Wednesday, September 21st
During a delicious breakfast of biscuits n' gravy, eggs, coffee in a "Princess" cup, lol, I learned about Jessie and Rick's great relationship; how it came to be and what makes it work, then Jessie left for work, leaving Rick and I to get to know each other better, which led to an inspiring conversation about life, family, travel and sacrifices.
I headed 45 minutes south to Siesta Key, a barrier island eight miles long, just offshore of Sarasota.

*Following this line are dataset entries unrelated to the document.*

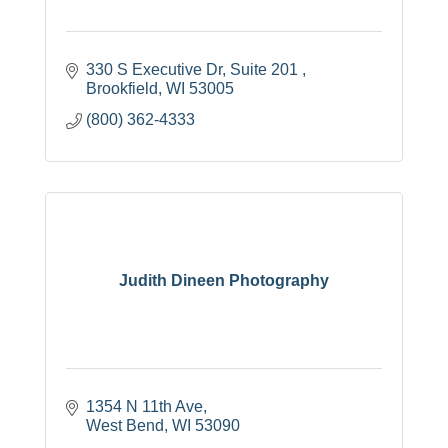
330 S Executive Dr
Suite 201 
Brookfield
WI
53005
(800) 362-4333
Judith Dineen Photography
1354 N 11th Ave
West Bend
WI
53090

I stopped at the Sarasota County Visitor Information office on the way, and, in addition to receiving a warm welcome there, I was pleased to find a great little history museum attached, where I gained an appreciation for the area's fossil discoveries (wooly mammoth) and architecture.
Boasting "the World’s Finest Whitest Sand (best overall sand in 1987's International Sand Contest) Siesta Key Beach is 2011's Nation's Best Beach in an annual nation wide survey - 40 acres of sugary white, 99% pure quartz crystal sand, super soft, and super fine." Of course, when I eventually arrived at the beach it began to rain, but I didn't let that hamper the experience. I was impressed with the soft, nearly chalk white sand, and fortunately I was able to lie down, relax, and enjoy my surroundings for a good while (okay, like 10 minutes) before the clouds chased everyone away (which was pretty entertaining actually, lol). It wasn't long before I had the place pretty much to myself; even if in the rain. And hey, without any beach showers that I could notice, the rain proved quite useful! =D I wasn't the only one too stubborn to leave right away. As I let the rain wash the sand from my feet, a car pulled up with a couple guys who didn't let the storm ruin they're chance for a [super fast] Siesta Key beach photo opp!
After a big hug I hopped into Christina's car and we wasted no time catching up. There was much to talk about, as we found that both our lives had changed so much over the years, and though time had taken us different places and given us different circumstances, we were still us, laughing, even crying, as we exchanged our stories.
A little while later we arrived at her daughter's daycare provider - she has a daughter now! =D I'll remember our hilarious, fun-filled evening, complete with our high-energy, anything-goes server, the most interactive [fake birthday] song ever, and waaaayyy too much Italian food at Buca di Beppo's, when I came to know Christina as a mother, and her very outgoing girl Gracie, an entertaining little ham, never shying from the camera, always welcoming a photo opp, heh heh.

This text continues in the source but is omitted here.